In a world of good faith, we work hard to bridge the distances between us. Skilled role models can teach us how not to shame and humiliate one another; it takes commitment to press through the freighted emotions that any controversial subject might evoke. I believe in teaching teachers how to broach difficult subjects—“diversity training,” for lack of a better term. Such teaching must include not only historical fact but analytical thought, methodologies of discernment, diplomacy, patience, listening skills, and creating enough trust to cry, get angry, and forgive.
Any law that bans specific books, pieces of journalism, or words from generalized classroom discussion is galloping down the path of a reductive fundamentalism.
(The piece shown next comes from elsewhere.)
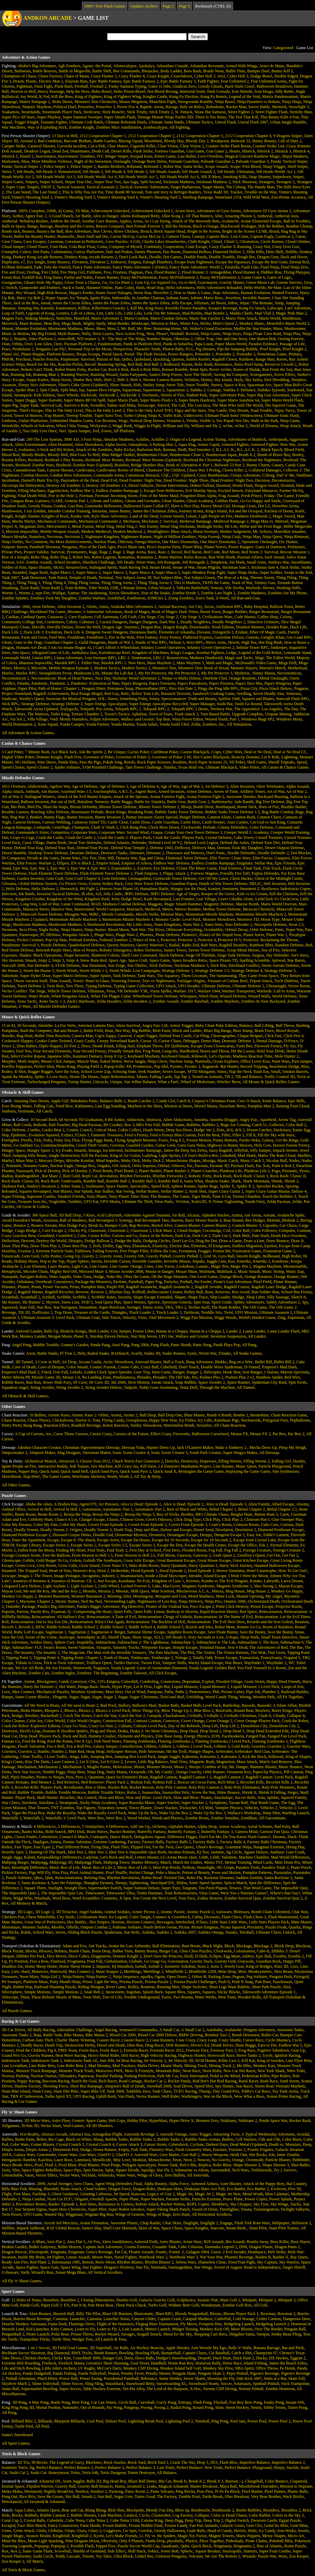  I want to click on Hobo Brawl, so click(101, 91).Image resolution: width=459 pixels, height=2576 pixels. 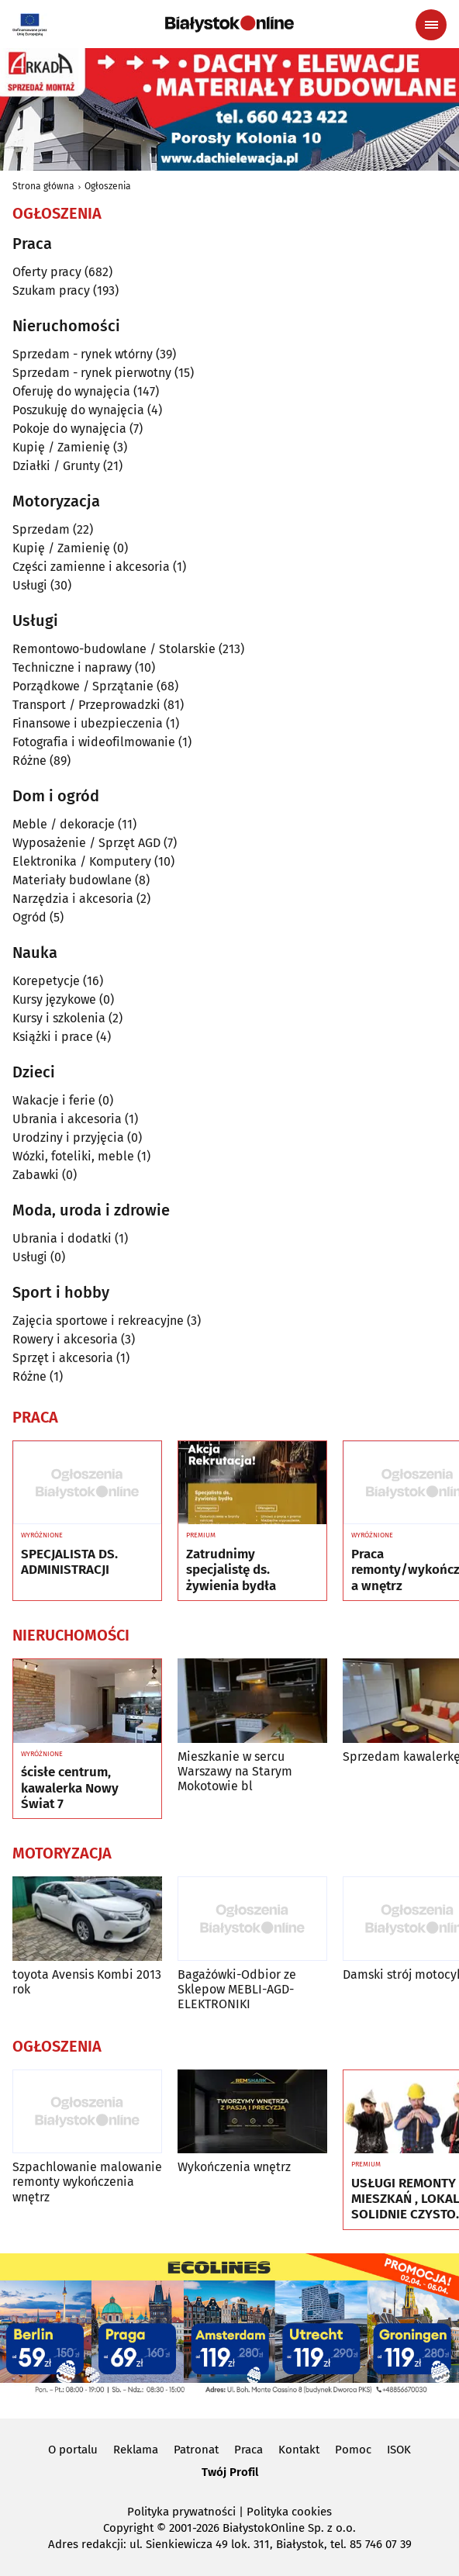 I want to click on Wykończenia wnętrz, so click(x=234, y=2166).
This is not to say that there shouldn’t be disciplinary processes to hear arguments about what constitutes a hostile learning or work environment, or what ought to be disciplined as un-collegial or anti-intellectual behavior. But unlike outright bans on speech, the disciplinary procedures already present in our jurisprudence judge the propriety of what is taught by putting individual cases and controversies in context. It’s what human resources departments negotiate, or tenure reviews investigate, or harassment rules hash out. In contrast, the new anti–critical race theory laws ban whole categories of speech not yet spoken.
It’s ironic: 10 years ago, absolutist “free speech” bullies like Rush Limbaugh fought endlessly to say whatever they damn well pleased, loudly and on the public airwaves. Now some of the very same blowhards are bullying legislatively to prevent words or concepts from being spoken or taught. At either extreme, it’s the same dangerous paradox: the manipulation of who can speak with unfettered impunity and who cannot.
We cannot legislate feelings about race into silence. Outlawing shame, guilt, and discomfort is not only silly and impossible; it positions race the same way blasphemy laws position speaking ill of God or the king. Looking at the difficult parts of our lives as Americans is not sacrilege; we do not live in a sacred order whose holiness is sullied by impingements of the impure. All those who teach—not just those who teach about race—worry about immature or anxious students yelling, crying, and reporting one another as a form of dispute resolution. That much is hardly a new challenge; it comes with the job.